What is needed:
Go through the records below and set each one down exactly, leaving out any pictures.

Supplied information:
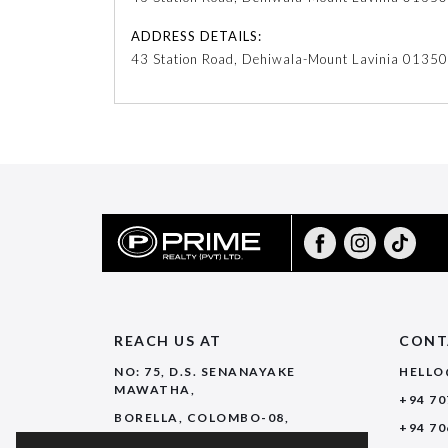
ADDRESS DETAILS:
43 Station Road, Dehiwala-Mount Lavinia 01350
REACH US AT
CONT
NO: 75, D.S. SENANAYAKE
HELLO
MAWATHA,
+94 70
BORELLA, COLOMBO-08,
+94 70
SRI LANKA.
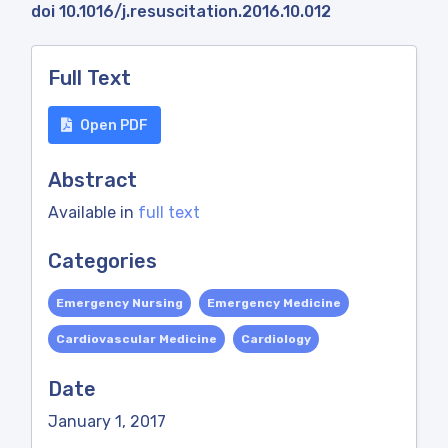
doi 10.1016/j.resuscitation.2016.10.012
Full Text
Open PDF
Abstract
Available in
full text
Categories
Emergency Nursing
Emergency Medicine
Cardiovascular Medicine
Cardiology
Date
January 1, 2017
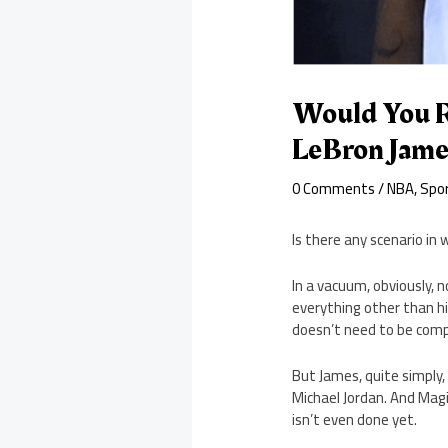
Would You R
LeBron Jame
0 Comments
/
NBA
,
Spo
Is there any scenario in
In a vacuum, obviously, 
everything other than hi
doesn’t need to be comp
But James, quite simply,
Michael Jordan. And Magi
isn’t even done yet.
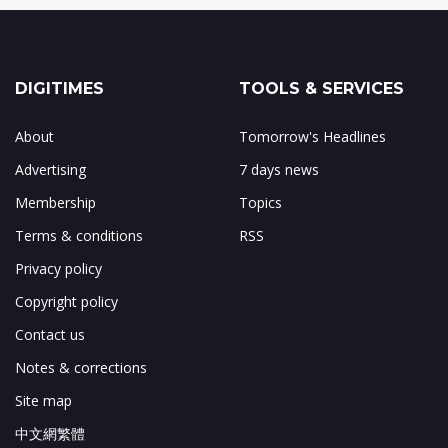
DIGITIMES
TOOLS & SERVICES
About
Tomorrow's Headlines
Advertising
7 days news
Membership
Topics
Terms & conditions
RSS
Privacy policy
Copyright policy
Contact us
Notes & corrections
Site map
中文網繁體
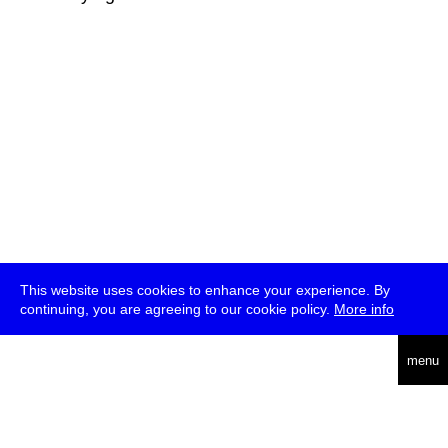
This website uses cookies to enhance your experience. By
continuing, you are agreeing to our cookie policy.
More info
deutsch
menu
ea
rch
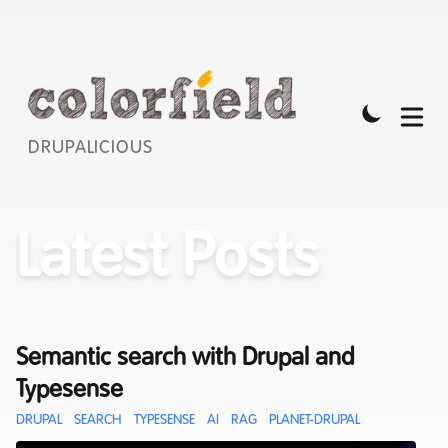
DRUPALICIOUS
Latest Posts
Semantic search with Drupal and
Typesense
DRUPAL
SEARCH
TYPESENSE
AI
RAG
PLANET-DRUPAL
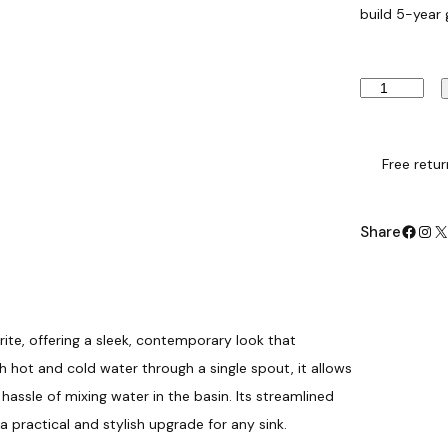
build 5-year
B
a
s
i
n
Free retur
M
i
x
Facebook
Instagram
X
Share
e
r
T
a
p
–
ite, offering a sleek, contemporary look that
C
hot and cold water through a single spout, it allows
h
r
assle of mixing water in the basin. Its streamlined
o
a practical and stylish upgrade for any sink.
m
e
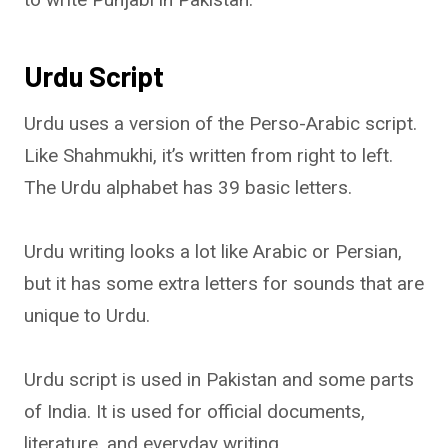
Urdu Script
Urdu uses a version of the Perso-Arabic script.
Like Shahmukhi, it’s written from right to left.
The Urdu alphabet has 39 basic letters.
Urdu writing looks a lot like Arabic or Persian,
but it has some extra letters for sounds that are
unique to Urdu.
Urdu script is used in Pakistan and some parts
of India. It is used for official documents,
literature, and everyday writing.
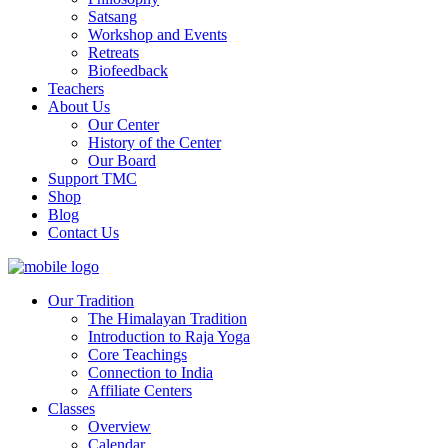
Satsang
Workshop and Events
Retreats
Biofeedback
Teachers
About Us
Our Center
History of the Center
Our Board
Support TMC
Shop
Blog
Contact Us
Our Tradition
The Himalayan Tradition
Introduction to Raja Yoga
Core Teachings
Connection to India
Affiliate Centers
Classes
Overview
Calendar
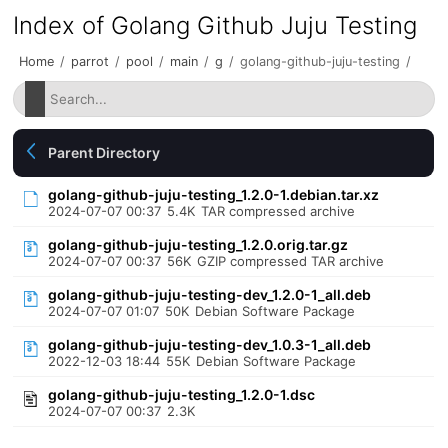
Index of Golang Github Juju Testing
Home
/
parrot
/
pool
/
main
/
g
/
golang-github-juju-testing
/
Parent Directory
golang-github-juju-testing_1.2.0-1.debian.tar.xz
2024-07-07 00:37
5.4K
TAR compressed archive
golang-github-juju-testing_1.2.0.orig.tar.gz
2024-07-07 00:37
56K
GZIP compressed TAR archive
golang-github-juju-testing-dev_1.2.0-1_all.deb
2024-07-07 01:07
50K
Debian Software Package
golang-github-juju-testing-dev_1.0.3-1_all.deb
2022-12-03 18:44
55K
Debian Software Package
golang-github-juju-testing_1.2.0-1.dsc
2024-07-07 00:37
2.3K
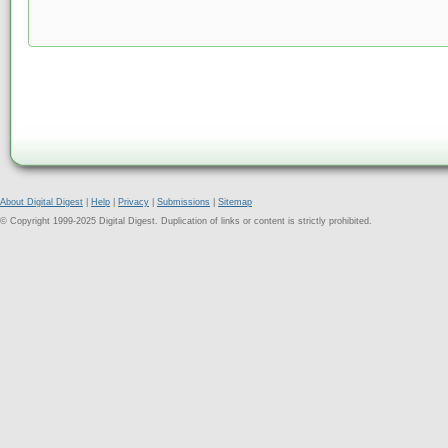
About Digital Digest
|
Help
|
Privacy
|
Submissions
|
Sitemap
© Copyright 1999-2025 Digital Digest. Duplication of links or content is strictly prohibited.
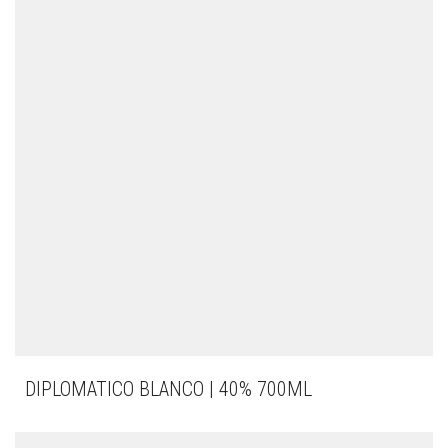
DIPLOMATICO BLANCO | 40% 700ML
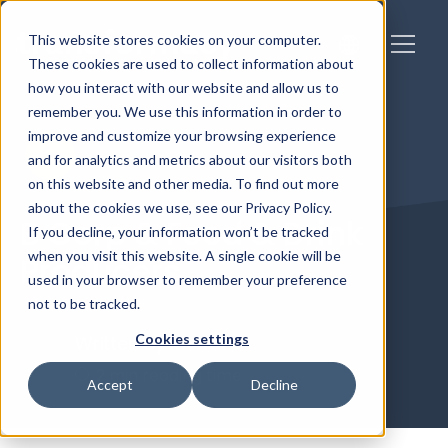
This website stores cookies on your computer.
These cookies are used to collect information about
how you interact with our website and allow us to
remember you. We use this information in order to
improve and customize your browsing experience
and for analytics and metrics about our visitors both
on this website and other media. To find out more
about the cookies we use, see our Privacy Policy.
B Corp & Food & Drink
If you decline, your information won’t be tracked
when you visit this website. A single cookie will be
Producers
used in your browser to remember your preference
not to be tracked.
Cookies settings
Written by
Richard
2 min reading time
Accept
Decline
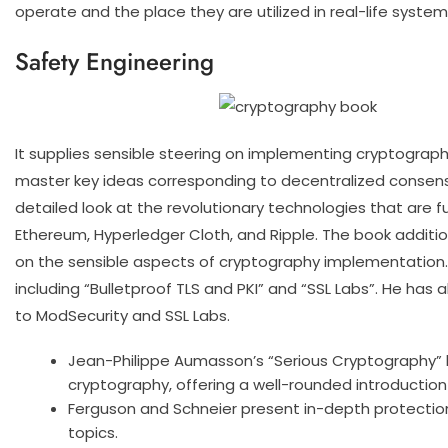
operate and the place they are utilized in real-life system
Safety Engineering
It supplies sensible steering on implementing cryptograph
master key ideas corresponding to decentralized consensu
detailed look at the revolutionary technologies that are fu
Ethereum, Hyperledger Cloth, and Ripple. The book additio
on the sensible aspects of cryptography implementation. I
including “Bulletproof TLS and PKI” and “SSL Labs”. He has
to ModSecurity and SSL Labs.
Jean-Philippe Aumasson’s “Serious Cryptography” 
cryptography, offering a well-rounded introduction
Ferguson and Schneier present in-depth protection
topics.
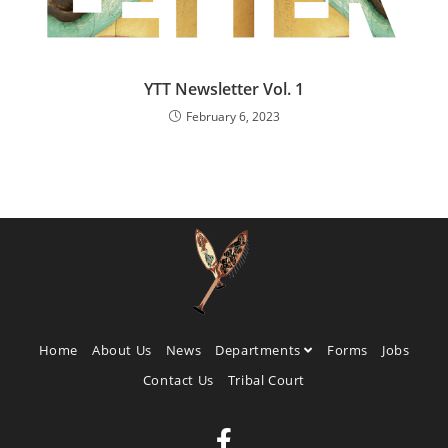
YTT Newsletter Vol. 1
February 6, 2023
Home
About Us
News
Departments
Forms
Jobs
Contact Us
Tribal Court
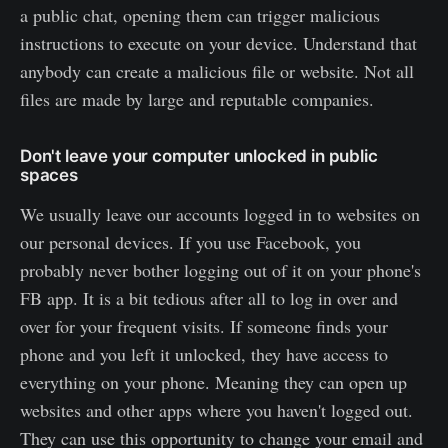
a public chat, opening them can trigger malicious
instructions to execute on your device. Understand that
anybody can create a malicious file or website. Not all
files are made by large and reputable companies.
Don't leave your computer unlocked in public
spaces
We usually leave our accounts logged in to websites on
our personal devices. If you use Facebook, you
probably never bother logging out of it on your phone's
FB app. It is a bit tedious after all to log in over and
over for your frequent visits. If someone finds your
phone and you left it unlocked, they have access to
everything on your phone. Meaning they can open up
websites and other apps where you haven't logged out.
They can use this opportunity to change your email and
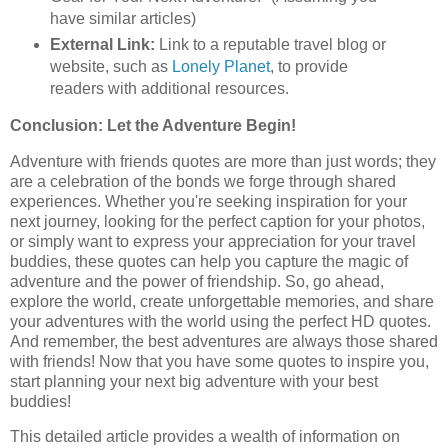
have similar articles)
External Link:
Link to a reputable travel blog or
website, such as
Lonely Planet
, to provide
readers with additional resources.
Conclusion: Let the Adventure Begin!
Adventure with friends quotes are more than just words; they
are a celebration of the bonds we forge through shared
experiences. Whether you're seeking inspiration for your
next journey, looking for the perfect caption for your photos,
or simply want to express your appreciation for your travel
buddies, these quotes can help you capture the magic of
adventure and the power of friendship. So, go ahead,
explore the world, create unforgettable memories, and share
your adventures with the world using the perfect HD quotes.
And remember, the best adventures are always those shared
with friends! Now that you have some quotes to inspire you,
start planning your next big adventure with your best
buddies!
This detailed article provides a wealth of information on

Answer section:
ADDRESS DETAILS:
43 Station Road, Dehiwala-Mount Lavinia 01350
REACH US AT
CONT
NO: 75, D.S. SENANAYAKE
HELLO
MAWATHA,
+94 70
BORELLA, COLOMBO-08,
+94 70
SRI LANKA.
doi 10.1016/j.resuscitation.2016.10.012
Full Text
Open PDF
Abstract
Available in
full text
Categories
Emergency Nursing
Emergency Medicine
Cardiovascular Medicine
Cardiology
Date
January 1, 2017
Would You R
LeBron Jame
0 Comments
/
NBA
,
Spo
Is there any scenario in
In a vacuum, obviously, 
everything other than hi
doesn’t need to be comp
But James, quite simply,
Michael Jordan. And Magi
isn’t even done yet.
DIGITIMES
TOOLS & SERVICES
About
Tomorrow's Headlines
Advertising
7 days news
Membership
Topics
Terms & conditions
RSS
Privacy policy
Copyright policy
Contact us
Notes & corrections
Site map
中文網繁體
This website uses cookies to enhance your experience. By
continuing, you are agreeing to our cookie policy.
More info
deutsch
menu
ea
rch
DRUPALICIOUS
Latest Posts
Semantic search with Drupal and
Typesense
DRUPAL
SEARCH
TYPESENSE
AI
RAG
PLANET-DRUPAL
build 5-year
B
a
s
i
n
Free retur
M
i
x
Facebook
Instagram
X
Share
e
r
T
a
p
–
ite, offering a sleek, contemporary look that
C
hot and cold water through a single spout, it allows
h
r
assle of mixing water in the basin. Its streamlined
o
a practical and stylish upgrade for any sink.
m
e
Urdu Script
Urdu uses a version of the Perso-Arabic script.
Like Shahmukhi, it’s written from right to left.
The Urdu alphabet has 39 basic letters.
Urdu writing looks a lot like Arabic or Persian,
but it has some extra letters for sounds that are
unique to Urdu.
Urdu script is used in Pakistan and some parts
of India. It is used for official documents,
literature, and everyday writing.
Satsang
Workshop and Events
Retreats
Biofeedback
Teachers
About Us
Our Center
History of the Center
Our Board
Support TMC
Shop
Blog
Contact Us
Our Tradition
The Himalayan Tradition
Introduction to Raja Yoga
Core Teachings
Connection to India
Affiliate Centers
Classes
Overview
Calendar
Index of Golang Github Juju Testing
Home
/
parrot
/
pool
/
main
/
g
/
golang-github-juju-testing
/
Parent Directory
golang-github-juju-testing_1.2.0-1.debian.tar.xz
2024-07-07 00:37
5.4K
TAR compressed archive
golang-github-juju-testing_1.2.0.orig.tar.gz
2024-07-07 00:37
56K
GZIP compressed TAR archive
golang-github-juju-testing-dev_1.2.0-1_all.deb
2024-07-07 01:07
50K
Debian Software Package
golang-github-juju-testing-dev_1.0.3-1_all.deb
2022-12-03 18:44
55K
Debian Software Package
golang-github-juju-testing_1.2.0-1.dsc
2024-07-07 00:37
2.3K
About Digital Digest
|
Help
|
Privacy
|
Submissions
|
Sitemap
© Copyright 1999-2025 Digital Digest. Duplication of links or content is strictly prohibited.
DIPLOMATICO BLANCO | 40% 700ML
This website stores cookies on your computer.
These cookies are used to collect information about
how you interact with our website and allow us to
remember you. We use this information in order to
improve and customize your browsing experience
and for analytics and metrics about our visitors both
on this website and other media. To find out more
about the cookies we use, see our Privacy Policy.
B Corp & Food & Drink
If you decline, your information won’t be tracked
when you visit this website. A single cookie will be
Producers
used in your browser to remember your preference
not to be tracked.
Cookies settings
Written by
Richard
2 min reading time
Accept
Decline
operate and the place they are utilized in real-life system
Safety Engineering
It supplies sensible steering on implementing cryptograph
master key ideas corresponding to decentralized consensu
detailed look at the revolutionary technologies that are fu
Ethereum, Hyperledger Cloth, and Ripple. The book additio
on the sensible aspects of cryptography implementation. I
including “Bulletproof TLS and PKI” and “SSL Labs”. He has
to ModSecurity and SSL Labs.
Jean-Philippe Aumasson’s “Serious Cryptography” 
cryptography, offering a well-rounded introduction
Ferguson and Schneier present in-depth protection
topics.
YTT Newsletter Vol. 1
February 6, 2023
Home
About Us
News
Departments
Forms
Jobs
Contact Us
Tribal Court
a public chat, opening them can trigger malicious
instructions to execute on your device. Understand that
anybody can create a malicious file or website. Not all
files are made by large and reputable companies.
Don't leave your computer unlocked in public
spaces
We usually leave our accounts logged in to websites on
our personal devices. If you use Facebook, you
probably never bother logging out of it on your phone's
FB app. It is a bit tedious after all to log in over and
over for your frequent visits. If someone finds your
phone and you left it unlocked, they have access to
everything on your phone. Meaning they can open up
websites and other apps where you haven't logged out.
They can use this opportunity to change your email and
have similar articles)
External Link:
Link to a reputable travel blog or
website, such as
Lonely Planet
, to provide
readers with additional resources.
Conclusion: Let the Adventure Begin!
Adventure with friends quotes are more than just words; they
are a celebration of the bonds we forge through shared
experiences. Whether you're seeking inspiration for your
next journey, looking for the perfect caption for your photos,
or simply want to express your appreciation for your travel
buddies, these quotes can help you capture the magic of
adventure and the power of friendship. So, go ahead,
explore the world, create unforgettable memories, and share
your adventures with the world using the perfect HD quotes.
And remember, the best adventures are always those shared
with friends! Now that you have some quotes to inspire you,
start planning your next big adventure with your best
buddies!
This detailed article provides a wealth of information on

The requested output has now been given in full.